**Problem details:** Images don't belong in the copy. Output the rest of the data exactly.

**Source material:**
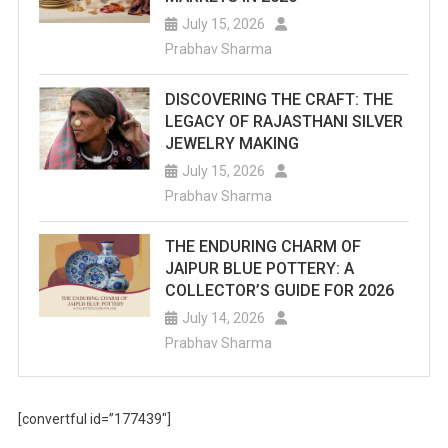
July 15, 2026
Prabhav Sharma
DISCOVERING THE CRAFT: THE
LEGACY OF RAJASTHANI SILVER
JEWELRY MAKING
July 15, 2026
Prabhav Sharma
THE ENDURING CHARM OF
JAIPUR BLUE POTTERY: A
COLLECTOR’S GUIDE FOR 2026
July 14, 2026
Prabhav Sharma
[convertful id=”177439″]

**Answer below:**
July 15, 2026
Prabhav Sharma
DISCOVERING THE CRAFT: THE
LEGACY OF RAJASTHANI SILVER
JEWELRY MAKING
July 15, 2026
Prabhav Sharma
THE ENDURING CHARM OF
JAIPUR BLUE POTTERY: A
COLLECTOR’S GUIDE FOR 2026
July 14, 2026
Prabhav Sharma
[convertful id=”177439″]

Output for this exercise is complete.